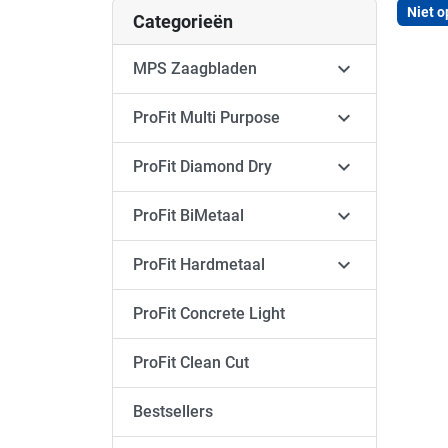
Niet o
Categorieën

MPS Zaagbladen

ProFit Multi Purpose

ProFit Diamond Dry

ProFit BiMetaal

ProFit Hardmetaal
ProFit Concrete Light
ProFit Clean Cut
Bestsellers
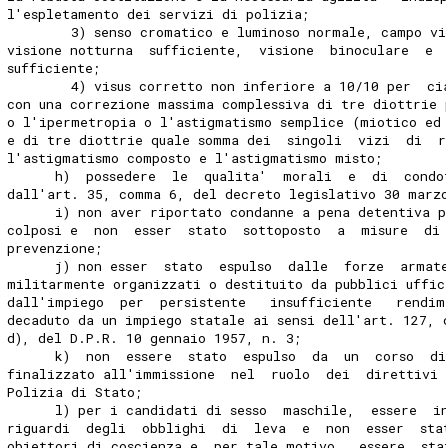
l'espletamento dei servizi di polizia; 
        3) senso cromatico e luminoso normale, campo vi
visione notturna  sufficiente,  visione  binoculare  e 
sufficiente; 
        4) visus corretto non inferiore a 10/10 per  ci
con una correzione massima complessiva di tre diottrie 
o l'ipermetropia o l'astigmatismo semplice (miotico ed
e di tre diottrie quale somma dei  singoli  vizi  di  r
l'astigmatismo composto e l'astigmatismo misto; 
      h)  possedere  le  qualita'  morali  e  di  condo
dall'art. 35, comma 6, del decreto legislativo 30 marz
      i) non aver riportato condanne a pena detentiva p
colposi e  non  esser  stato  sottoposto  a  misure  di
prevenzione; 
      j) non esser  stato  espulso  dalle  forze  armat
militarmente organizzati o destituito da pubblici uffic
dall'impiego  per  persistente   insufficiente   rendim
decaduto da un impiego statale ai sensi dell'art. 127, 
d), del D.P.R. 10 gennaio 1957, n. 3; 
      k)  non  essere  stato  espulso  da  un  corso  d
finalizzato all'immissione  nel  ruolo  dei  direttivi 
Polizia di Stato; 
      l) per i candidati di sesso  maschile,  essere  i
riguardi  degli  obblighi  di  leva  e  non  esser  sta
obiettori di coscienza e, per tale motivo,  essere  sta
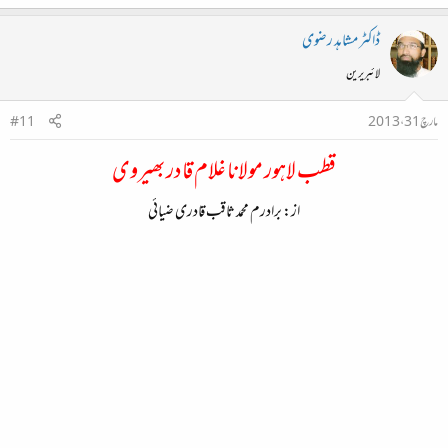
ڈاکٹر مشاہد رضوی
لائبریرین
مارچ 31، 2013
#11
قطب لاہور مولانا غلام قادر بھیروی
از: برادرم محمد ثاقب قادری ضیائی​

.....

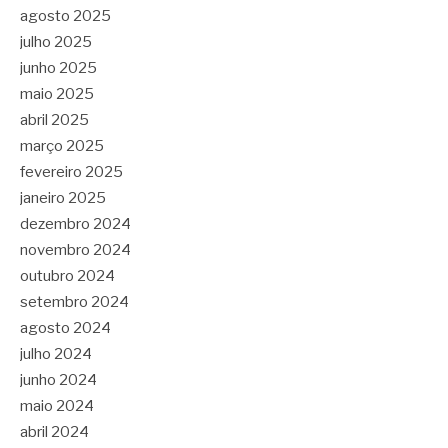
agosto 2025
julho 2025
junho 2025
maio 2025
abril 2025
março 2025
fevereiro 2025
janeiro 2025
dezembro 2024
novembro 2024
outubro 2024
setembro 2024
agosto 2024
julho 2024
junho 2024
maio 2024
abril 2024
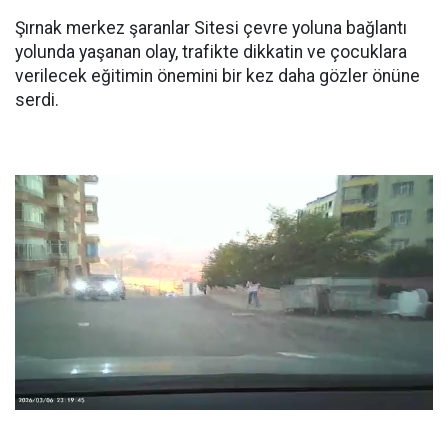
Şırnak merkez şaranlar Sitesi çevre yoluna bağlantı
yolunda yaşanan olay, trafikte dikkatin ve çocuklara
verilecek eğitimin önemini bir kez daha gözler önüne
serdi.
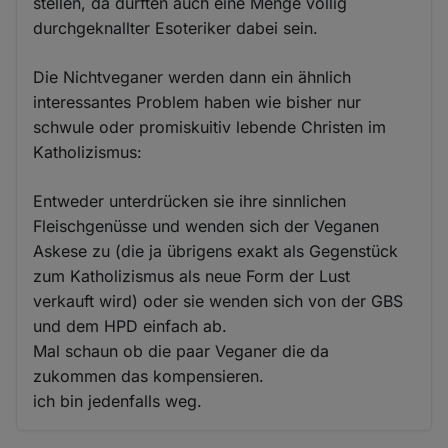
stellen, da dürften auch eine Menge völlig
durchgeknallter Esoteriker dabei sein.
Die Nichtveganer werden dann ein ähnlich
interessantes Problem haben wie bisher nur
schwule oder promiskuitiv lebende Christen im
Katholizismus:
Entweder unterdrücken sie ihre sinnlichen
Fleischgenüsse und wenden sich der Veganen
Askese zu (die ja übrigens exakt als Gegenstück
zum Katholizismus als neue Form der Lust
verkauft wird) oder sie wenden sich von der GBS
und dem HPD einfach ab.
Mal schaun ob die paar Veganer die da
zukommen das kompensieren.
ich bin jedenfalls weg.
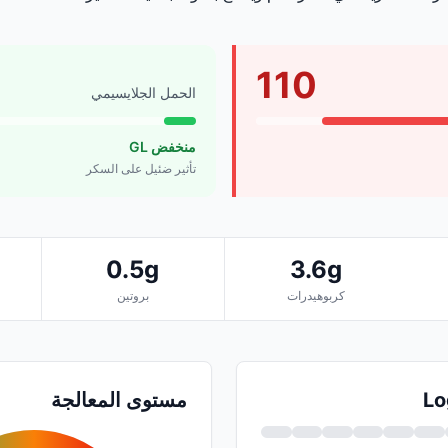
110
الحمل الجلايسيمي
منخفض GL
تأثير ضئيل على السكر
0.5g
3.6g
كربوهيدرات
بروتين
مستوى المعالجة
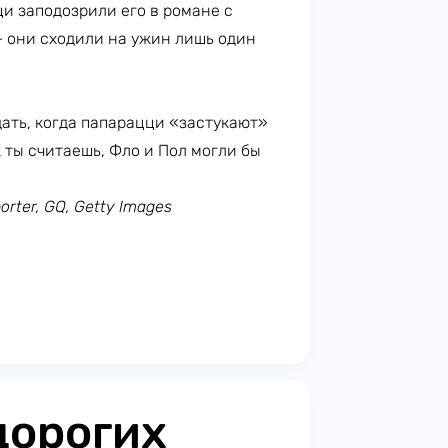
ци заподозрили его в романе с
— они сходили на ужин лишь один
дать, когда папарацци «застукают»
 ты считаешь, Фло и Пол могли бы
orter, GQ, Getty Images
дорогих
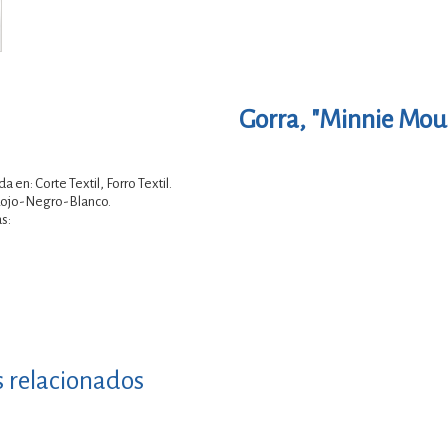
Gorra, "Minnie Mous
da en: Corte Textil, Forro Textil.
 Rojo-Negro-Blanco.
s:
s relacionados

.....

■ **WORK REQUIRED**
Read the entries above, then pull out the lines that include "ProFit".

■ **RESPONSE AREA**
ProFit Multi Purpose
ProFit Diamond Dry
ProFit BiMetaal
ProFit Hardmetaal
ProFit Concrete Light
ProFit Clean Cut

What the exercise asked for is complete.